Flamethrowing trombone

Scott made this flamethrowing trombone because he could and hell why wouldn't he? The video advises: don't try this at home, go to a friend's house." Sound.

This is a working playing flamethrower trombone that has fire on demand. It is made up from plumbing, torch, and compressed air parts. It took about two weeks and a couple of weekends to complete. It has a 21 foot range with the fireball, and a concussion wave of 150 feet. It can be difficult to play since it has a recoil.
FRANKENHORN Flamethrower Trombone (aka Scott 's Flamebone) (via Make)


  1. what does the marching band think about it? aren’t the trombones usually marching towards the back…

  2. It’s…so…beautiful!

    Oh, man. Now it simply has to be done. There’s no way around it. Destiny calls. I won’t die happy until I’ve seen it. Well need 75 more.

  3. Incidentally, if these sorts of things had been in circulation during the Civil War it would’ve sucked a little less to be the bugle boy, though I imagine a flamethrower wouldn’t work quite as well attacked to a fife or drum. On the other hand, considering the proclivity of 19th century muskets to backfire, they might be a bit safer. Musket balls aren’t incendiary, so they probably wouldn’t ignite the tanks if someone in the enemy line actually managed to hit it. Hmmm…I’m envisioning a uptick in the audience numbers for reenactments by the Society for Creative Anachronisms.

  4. So many ways to win a Darwin Award, so few propane tanks.

    There’s even a horror movie in this: Revenge of the Band Nerds?

  5. It would be hard to play on the trombone in its original time signature, but slow it down and it may go viral:

    Or punch record it with a virtual instrument and, uh…fire-synch to it :)

  6. Now all we need is a Santa Claus Costume and we’re pretty much ready to re-enact most of the more recent Doctor Who Christmas specials.

  7. Fellas, I love it but it’s “hear”, not “here”. You can “hear” it two blocks away.

  8. With all due respect (and as a trombonist) I don’t find this super impressive. The flame trigger is completely separate from the instrument, which means it’s not a “flame-throwing trombone” so much as a flame thrower just attached to a trombone.

    Give me something more like the flaming tuba: http://www.youtube.com/watch?v=Nd_gvR06j6s

  9. Did the in-video text really say “you can here it…” or did I not have my coffee this morning?

  10. Hey guys! If you liked that:

    Fire tuba!

    This was at Burning Man 2008. I didn’t take this video.


  11. Could just as easily have been a clip of a guy running down the street with his head on fire. Points for total absence of safety gear!

    headfirstonly FTW!!!

  12. As a Band Mom and a lover of the absurdities created by Band Geeks, I must say that this rocks! Now, someone show me a Flame Throwing Tuba.

  13. Good news, Pinky! Stage one of our weaponized marching band is complete. Soon we’ll be ready to TAKE OVER THE WORLD.

  14. Around 1993, when I was a sophomore in high school, I had an AP programming class with a group of clever guys. The school district hadn’t planned on an AP programming class, so we were basically left in a lab by ourselves to sink or swim. Hilarity ensued. Aside from unilaterally deciding the class should be held in a lab with better computers that would run Doom, we dreamed up some unauthorized pyrotechnics for the marching band’s halftime show.

    Inside the bell of a Sousaphone, we taped a 35mm film canister with an overly generous charge of theatrical flash powder. Speaker wire ran from an electric match inside the canister to a blue box with a push button and a 9v battery. The wires were covered with decorative duct tape (our school colors were black and silver, so it worked).

    On the night of the show, the Sousaphone player waited until the big finish and pressed the button. The blast made the crowd dive and a miraculous smoke ring rolled toward the grandstand. The band director, who narrated the shows, swore over an open mike.
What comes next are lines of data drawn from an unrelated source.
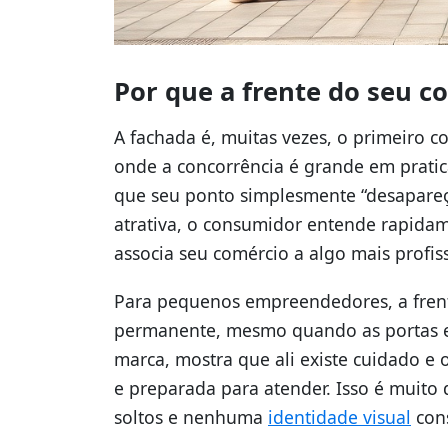
Por que a frente do seu c
A fachada é, muitas vezes, o primeiro 
onde a concorrência é grande em prati
que seu ponto simplesmente “desapareç
atrativa, o consumidor entende rapidam
associa seu comércio a algo mais profiss
Para pequenos empreendedores, a frent
permanente, mesmo quando as portas e
marca, mostra que ali existe cuidado e 
e preparada para atender. Isso é muito 
soltos e nenhuma
identidade visual
cons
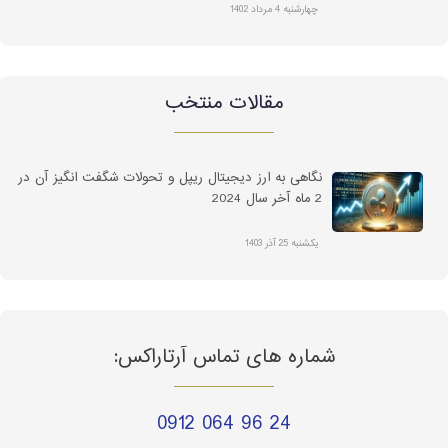
چهارشنبه 4 مرداد 1402
مقالات منتخب
نگاهی به ارز دیجیتال ریپل و تحولات شگفت انگیز آن در
2 ماه آخر سال 2024
یکشنبه 25 آذر 1403
شماره های تماس آرتاراکس:
0912 064 96 24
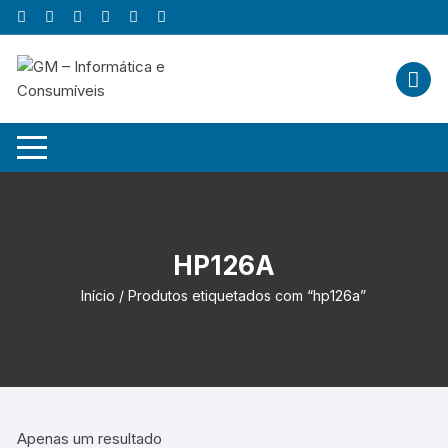
Skip
to
content
HP126A
Início
/ Produtos etiquetados com “hp126a”
Apenas um resultado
After we left the field, the Sousaphone player disappeared, escorted away by several teachers and a township police officer. He was suspended. I still feel guilty about it, but not much.

    1. Nice. I wouldn’t feel at all guilty though – I’ll bet the Sousaphone player wouldn’t give up the story for the world. Suspensions fade; epic pranks get better with every telling.

  15. It’s things like this that a) give me hope for the future of humanity and b) make me love the Intertubes even more.